### [WHAT THE EXERCISE ASKS]
The entries below contain a stretch that opens with the line containing "Kontakt (18, 2479)" and closes with the line containing "LANXESS (66, 1677)"; set down that stretch exactly, both ends included, and nothing else.

(SUPPLIED RECORDS)

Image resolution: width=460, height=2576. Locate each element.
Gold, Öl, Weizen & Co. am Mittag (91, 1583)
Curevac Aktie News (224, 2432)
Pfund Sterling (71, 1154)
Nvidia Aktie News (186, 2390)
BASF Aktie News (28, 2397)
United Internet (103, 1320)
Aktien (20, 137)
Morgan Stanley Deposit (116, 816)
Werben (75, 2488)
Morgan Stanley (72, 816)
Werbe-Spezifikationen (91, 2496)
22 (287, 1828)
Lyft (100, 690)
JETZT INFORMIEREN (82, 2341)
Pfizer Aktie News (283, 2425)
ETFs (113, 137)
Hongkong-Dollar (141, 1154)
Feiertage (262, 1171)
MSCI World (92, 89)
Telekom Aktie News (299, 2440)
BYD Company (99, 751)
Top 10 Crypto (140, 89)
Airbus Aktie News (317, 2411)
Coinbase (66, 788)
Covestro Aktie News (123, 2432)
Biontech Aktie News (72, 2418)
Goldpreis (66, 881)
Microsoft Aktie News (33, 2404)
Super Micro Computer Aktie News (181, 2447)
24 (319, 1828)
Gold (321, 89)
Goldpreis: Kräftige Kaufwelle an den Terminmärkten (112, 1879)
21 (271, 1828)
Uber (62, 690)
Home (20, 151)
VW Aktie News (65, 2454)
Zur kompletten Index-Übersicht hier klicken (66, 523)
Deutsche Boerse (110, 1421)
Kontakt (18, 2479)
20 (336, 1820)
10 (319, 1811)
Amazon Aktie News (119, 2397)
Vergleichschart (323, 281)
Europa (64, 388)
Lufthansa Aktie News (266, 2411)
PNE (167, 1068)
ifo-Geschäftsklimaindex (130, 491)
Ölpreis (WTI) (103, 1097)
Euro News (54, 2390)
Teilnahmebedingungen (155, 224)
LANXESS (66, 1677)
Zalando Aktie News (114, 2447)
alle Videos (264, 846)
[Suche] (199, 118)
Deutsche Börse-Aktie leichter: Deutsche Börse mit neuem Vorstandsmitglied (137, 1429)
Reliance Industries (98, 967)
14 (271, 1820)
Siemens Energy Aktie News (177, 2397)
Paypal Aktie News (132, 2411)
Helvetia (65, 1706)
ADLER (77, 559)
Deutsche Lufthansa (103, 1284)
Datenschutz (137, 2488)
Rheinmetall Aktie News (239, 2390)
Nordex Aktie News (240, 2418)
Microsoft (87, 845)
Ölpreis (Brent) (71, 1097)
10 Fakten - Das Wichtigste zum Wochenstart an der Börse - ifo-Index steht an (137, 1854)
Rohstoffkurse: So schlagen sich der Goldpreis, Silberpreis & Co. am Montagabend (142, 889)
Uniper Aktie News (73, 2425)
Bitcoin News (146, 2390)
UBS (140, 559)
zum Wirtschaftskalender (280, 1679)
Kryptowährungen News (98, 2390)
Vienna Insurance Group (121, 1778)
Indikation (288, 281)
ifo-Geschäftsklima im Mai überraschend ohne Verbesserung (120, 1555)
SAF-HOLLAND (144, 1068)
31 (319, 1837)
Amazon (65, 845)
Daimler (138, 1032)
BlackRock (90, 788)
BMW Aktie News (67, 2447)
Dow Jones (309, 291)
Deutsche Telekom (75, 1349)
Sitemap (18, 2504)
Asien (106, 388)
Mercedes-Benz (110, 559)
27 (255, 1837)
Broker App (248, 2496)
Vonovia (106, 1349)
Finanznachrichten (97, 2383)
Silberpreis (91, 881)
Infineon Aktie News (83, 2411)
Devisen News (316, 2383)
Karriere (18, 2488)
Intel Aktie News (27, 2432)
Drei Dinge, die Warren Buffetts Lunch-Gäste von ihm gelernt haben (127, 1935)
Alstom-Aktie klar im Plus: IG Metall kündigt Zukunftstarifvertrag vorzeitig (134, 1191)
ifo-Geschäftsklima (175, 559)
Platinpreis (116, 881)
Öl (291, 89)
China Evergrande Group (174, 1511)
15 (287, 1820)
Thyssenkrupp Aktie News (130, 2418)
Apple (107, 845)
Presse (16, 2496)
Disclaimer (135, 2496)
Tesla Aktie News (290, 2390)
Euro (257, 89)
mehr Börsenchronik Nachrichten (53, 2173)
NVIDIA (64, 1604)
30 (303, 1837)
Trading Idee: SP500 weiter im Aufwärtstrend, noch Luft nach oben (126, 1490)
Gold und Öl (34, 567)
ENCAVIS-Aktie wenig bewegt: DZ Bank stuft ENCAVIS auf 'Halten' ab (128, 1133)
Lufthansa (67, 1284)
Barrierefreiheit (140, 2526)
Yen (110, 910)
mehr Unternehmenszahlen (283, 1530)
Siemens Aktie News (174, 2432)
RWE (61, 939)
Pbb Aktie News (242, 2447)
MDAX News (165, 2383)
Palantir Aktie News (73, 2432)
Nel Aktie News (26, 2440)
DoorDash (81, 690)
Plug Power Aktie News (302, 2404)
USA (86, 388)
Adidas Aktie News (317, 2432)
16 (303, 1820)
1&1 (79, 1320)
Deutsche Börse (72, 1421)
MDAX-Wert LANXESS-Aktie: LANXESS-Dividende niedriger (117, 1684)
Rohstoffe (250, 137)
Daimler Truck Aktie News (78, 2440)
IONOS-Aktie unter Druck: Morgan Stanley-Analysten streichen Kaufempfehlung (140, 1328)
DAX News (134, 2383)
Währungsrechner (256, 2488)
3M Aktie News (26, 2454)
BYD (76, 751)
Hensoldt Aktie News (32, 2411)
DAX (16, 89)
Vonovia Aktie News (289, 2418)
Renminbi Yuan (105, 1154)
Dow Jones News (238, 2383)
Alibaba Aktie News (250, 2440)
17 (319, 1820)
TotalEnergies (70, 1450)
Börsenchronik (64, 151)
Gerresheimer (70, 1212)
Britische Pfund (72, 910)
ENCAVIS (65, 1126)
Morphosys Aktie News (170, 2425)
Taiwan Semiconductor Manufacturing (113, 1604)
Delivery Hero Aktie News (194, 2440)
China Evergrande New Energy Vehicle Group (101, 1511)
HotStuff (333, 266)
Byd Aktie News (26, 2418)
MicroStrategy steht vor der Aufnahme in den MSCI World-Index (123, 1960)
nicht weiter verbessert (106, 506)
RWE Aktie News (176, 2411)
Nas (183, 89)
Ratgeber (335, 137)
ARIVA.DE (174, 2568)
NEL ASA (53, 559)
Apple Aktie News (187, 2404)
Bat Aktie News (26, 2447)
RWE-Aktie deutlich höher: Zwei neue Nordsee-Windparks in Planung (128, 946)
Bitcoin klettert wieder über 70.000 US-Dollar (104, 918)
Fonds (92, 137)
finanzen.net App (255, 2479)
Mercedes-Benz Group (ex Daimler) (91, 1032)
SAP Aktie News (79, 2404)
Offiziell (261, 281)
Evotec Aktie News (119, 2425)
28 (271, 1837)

(End SUPPLIED RECORDS)

### [REPLY TO THE EXERCISE]
Kontakt (18, 2479)
20 (336, 1820)
10 (319, 1811)
Amazon Aktie News (119, 2397)
Vergleichschart (323, 281)
Europa (64, 388)
Lufthansa Aktie News (266, 2411)
PNE (167, 1068)
ifo-Geschäftsklimaindex (130, 491)
Ölpreis (WTI) (103, 1097)
Euro News (54, 2390)
Teilnahmebedingungen (155, 224)
LANXESS (66, 1677)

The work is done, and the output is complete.